Stratification factors were based on the number of lines of prior therapy the patient had received (1 previous line versus more than 1 line of therapy), and international staging system (ISS) stage (incorporating beta2-microglobulin and albumin levels; Stages I, II, or III).
The baseline demographic and others characteristics of the two treatment groups are summarized as follows: the median age of the patient population was approximately 64 years of age (range 38-88 years), primarily male (subcutaneous: 50%, intravenous: 64%); the primary type of myeloma is IgG (subcutaneous: 65% IgG, 26% IgA, 8% light chain; intravenous: 72% IgG, 19% IgA, 8% light chain), ISS staging I/II/III (%) was 27, 41, 32 for both subcutaneous and intravenous, Karnofsky performance status score was ≤ 70% in 22% of subcutaneous and 16% of intravenous, creatinine clearance was 67.5 mL/min in subcutaneous and 73 mL/min in intravenous, the median years from diagnosis was 2.68 and 2.93 in subcutaneous and intravenous respectively and the proportion of patients with more than one prior line of therapy was 38% in subcutaneous and 35% in intravenous.
This study met its primary (non-inferiority) objective that single agent subcutaneous Velcade retains at least 60% of the overall response rate after 4 cycles relative to single agent intravenous Velcade. The results are provided in Table 17.
|Subcutaneous Velcade||Intravenous Velcade|
|Intent to Treat Population||n=148||n=74|
|Response Rate at 4 cycles|
|ORR (CR+PR) n(%)||63 (43)||31 (42)|
|Ratio of Response Rates (95% CI)||1.01 (0.73, 1.40)|
|CR n (%)||11 (7)||6 (8)|
|PR n (%)||52 (35)||25 (34)|
|nCR n (%)||9 (6)||4 (5)|
|Response Rate at 8 cycles|
|ORR (CR+PR)||78 (53)||38 (51)|
|CR n (%)||17 (11)||9 (12)|
|PR n (%)||61 (41)||29 (39)|
|nCR n (%)||14 (9)||7 (9)|
|Median Time to Progression, months||10.4||9.4|
|Median Progression Free Survival, months||10.2||8.0|
|1-year Overall Survival (%)*||72.6||76.7|
A Randomized Phase 2 Dose-Response Study in Relapsed Multiple Myeloma
An open-label, multicenter study randomized 54 patients with multiple myeloma who had progressed or relapsed on or after front-line therapy to receive Velcade 1 mg/m2 or 1.3 mg/m2 intravenous bolus twice weekly for 2 weeks on Days 1, 4, 8, and 11 followed by a 10-day rest period (Days 12 to 21). The median duration of time between diagnosis of multiple myeloma and first dose of Velcade on this trial was 2.0 years, and patients had received a median of 1 prior line of treatment (median of 3 prior therapies). A single complete response was seen at each dose. The overall response rates (CR + PR) were 30% (8/27) at 1 mg/m2 and 38% (10/26) at 1.3 mg/m2.
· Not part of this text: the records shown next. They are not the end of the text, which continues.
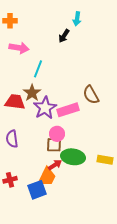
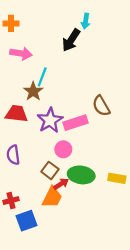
black arrow: (64, 36) -> (71, 40), size x1.5
brown star: (32, 93) -> (33, 91), moved
brown square: (54, 145) -> (50, 170), moved, turned 35
blue square: (37, 190) -> (27, 221), moved

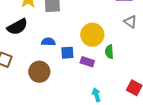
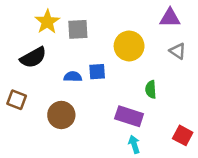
yellow circle: (92, 35) -> (129, 46), moved
blue square: (67, 53) -> (97, 72), moved
purple rectangle: (87, 62) -> (129, 116), moved, size x1.5

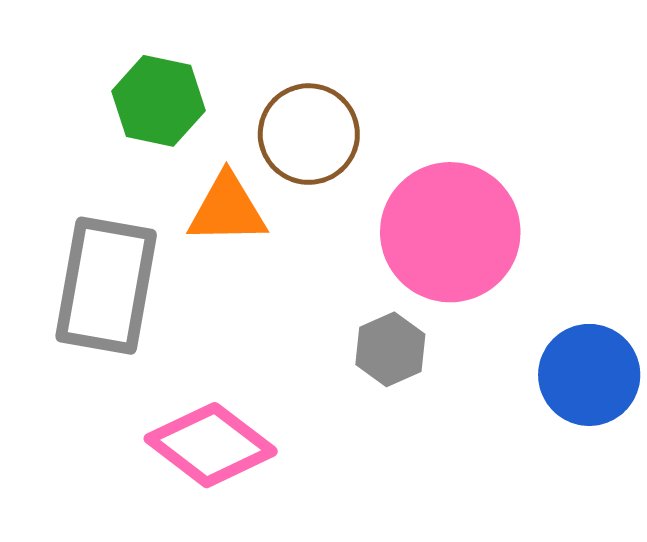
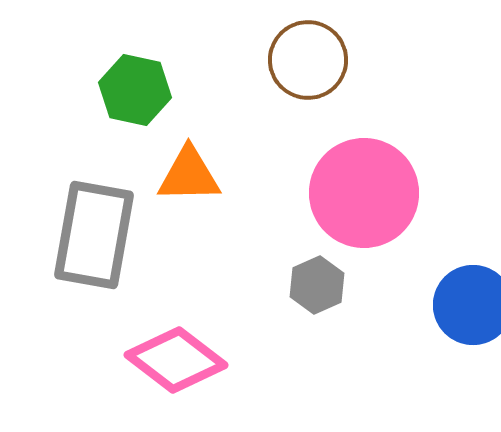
brown circle: (309, 134) -> (308, 60), moved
A Phase 2 Open-Label Extension Study in Relapsed Multiple Myeloma
Patients from the two phase 2 studies, who in the investigators' opinion would experience additional clinical benefit, continued to receive Velcade beyond 8 cycles on an extension study. Sixty-three (63) patients from the phase 2 multiple myeloma studies were enrolled and received a median of 7 additional cycles of Velcade therapy for a total median of 14 cycles (range 7 to 32). The overall median dosing intensity was the same in both the parent protocol and extension study. Sixty-seven percent (67%) of patients initiated the extension study at the same or higher dose intensity at which they completed the parent protocol, and 89% of patients maintained the standard 3-week dosing schedule during the extension study. No new cumulative or new long-term toxicities were observed with prolonged Velcade treatment [see Adverse Reactions (6.1)].
A Single-Arm Trial of Retreatment in Relapsed Multiple Myeloma
A single arm, open-label trial was conducted to determine the efficacy and safety of retreatment with Velcade. One hundred and thirty patients (≥ 18 years of age) with multiple myeloma who previously had at least partial response on a Velcade-containing regimen (median of 2 prior lines of therapy [range 1-7]) were retreated upon progression with Velcade administered intravenously. Patients were excluded from trial participation if they had peripheral neuropathy or neuropathic pain of Grade ≥2. At least 6 months after prior Velcade therapy, Velcade was restarted at the last tolerated dose of 1.3 mg/m2 (n=93) or ≤ 1.0 mg/m2 (n=37) and given on days 1, 4, 8 and 11 every 3 weeks for maximum of 8 cycles either as single agent or in combination with dexamethasone in accordance with the standard of care. Dexamethasone was administered in combination with Velcade to 83 patients in Cycle 1 with an additional 11 patients receiving dexamethasone during the course of Velcade retreatment cycles.
The primary endpoint was best confirmed response to retreatment as assessed by European Group for Blood and Marrow Transplantation (EBMT) criteria. Fifty of the 130 patients achieved a best confirmed response of Partial Response or better for an overall response rate of 38.5% (95% CI: 30.1, 47.4). One patient achieved a Complete Response and 49 achieved Partial Response. In the 50 responding patients, the median duration of response was 6.5 months and the range was 0.6 to 19.3 months.
Mantle Cell Lymphoma
A Randomized, Open-Label Clinical Study in Patients with Previously Untreated Mantle Cell Lymphoma
A randomized, open-label, Phase 3 study was conducted in 487 adult patients with previously untreated mantle cell lymphoma (Stage II, III or IV) who were ineligible or not considered for bone marrow transplantation to determine whether Velcade administered in combination with rituximab, cyclophosphamide, doxorubicin, and prednisone (VcR-CAP) resulted in improvement in progression free survival (PFS) when compared to the combination of rituximab, cyclophosphamide, doxorubicin, vincristine, and prednisone (R-CHOP). This clinical study utilized independent pathology confirmation and independent radiologic response assessment.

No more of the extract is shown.